The Debian Project

Howto install Debian on a USB stick

Installing a GNU/Linux system on a USB stick is easy, but booting from a stick is not. The overall installation of the GNU/Linux system on the USB stick is similar to any other storage medium. Today USB sticks are recognised as /dev/sdX just like regular hard disks.

Since USB sticks tend to be slow it is wise to reduce disk access as much as possible. This is best done during the installation but can be done later as well if it is forgotton first.

You should select ext2 instead of ext3 and add both options noatime and relatime to the list of filesystem options. The rest of the installation is as usual. You might want to skip a swap partition, though.

After the installation is done, switch to the second console (using Alt-F2) to adjust the boot system. Switch to the installed system with chroot /target and edit /boot/grub/menu.lst using VI or any other editor you have installed already. You'll need to add rootdelay=8 to both kernel commandlines and to the kopt= line. This allows the initial ramdisk to to wait a few seconds until the USB stick is recognised as such before the root filesystem is mounted. Without this option Linux won't fine a root filesystem and will panic with a VFS error.

The Linux kernel names disk drives and usb sticks automatically. It is possible that sda on one system becomes sdc on another system. Therefore it is not reliable to keep such a setting on the kernel commandline. However, modern GNU/Linux systems create a unique UUID for every new filesystem.

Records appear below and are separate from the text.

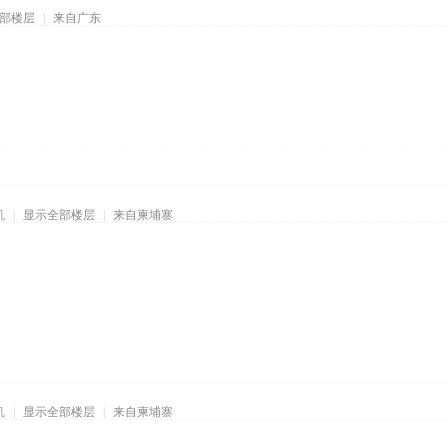
部楼层
|
来自广东
机
|
显示全部楼层
|
来自柬埔寨
机
|
显示全部楼层
|
来自柬埔寨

For USB sticks that may be named differently on the next boot it is helpful to use the UUID instead of the device name. Therefore edit the menu.lst file again and exchange all occurrences of /dev/sda1 with UUID=XXX where XXX is what blkid /dev/sda1 emits as the UUID for the root filesystem. You should alter your /etc/fstab file as well.

With these few adjustments your Debian GNU/Linux system is able to boot off of a USB stick including X11 and GNOME or KDE.